With the Fiends, with the same 5 man unit, 30 attacks the charge, but your weapon skill is the same as MEq, resulting in appoximately the same amount of hits on average. In this instance with the fiends are wounding on 3+ instead of 2+, resulting in 10 wounds, with only 2 6's on average for rending, the rest of those wounds with allow armor saves, which on the average MEq will save 7 of. So in this instance you have 3 dead marines, instead of 10.

Every one gets hung up on how we can take on mech and I say you need to leave that to tzeentch demons, princes, and soul grinders. Remember that you have to be able to mop up once things get out of transports, and in my opinion, you can't beat Crushers for sheer CC prowess. Attach a herald on a Juggy and it gets even better.

The key to the demon army is using units from multiple powers. Slaanesh demons are great at getting across the field quickly and tying things up in assault. They are good in assault in their own right with high init and rending, but they need to be supported with other units because they are more fragile. 

As far as the crushers being slow we are a completely deep striking army and as such risks need to be taken with the first appearing units to get your icons right where you need them so units like the crushers and nurgle daemons aren't left in the back field for the whole game as they try to get there. Be aggressive.

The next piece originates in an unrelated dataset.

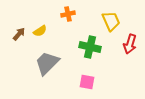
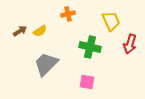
brown arrow: moved 1 px right, 3 px up; rotated 16 degrees clockwise
gray trapezoid: moved 1 px left, 1 px down
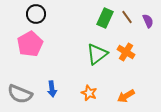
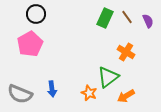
green triangle: moved 11 px right, 23 px down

I would take a unit of both and have them support each other in a sheer fury of CC goodness because the both have great aspects they bring to the table.


----------



## Aramoro (Oct 7, 2009)

Fiends are pretty much the best unit in the entire Daemon Codex. Crushers are ok and work well in Fatecrusher etc. But for competitive Daemon lists Fiends are a shoe in. 

I would always include a unit of Fiends before I though about including a unit of Crushers. If I can only have 1 or the other Fiends every time. 

Aramoro


----------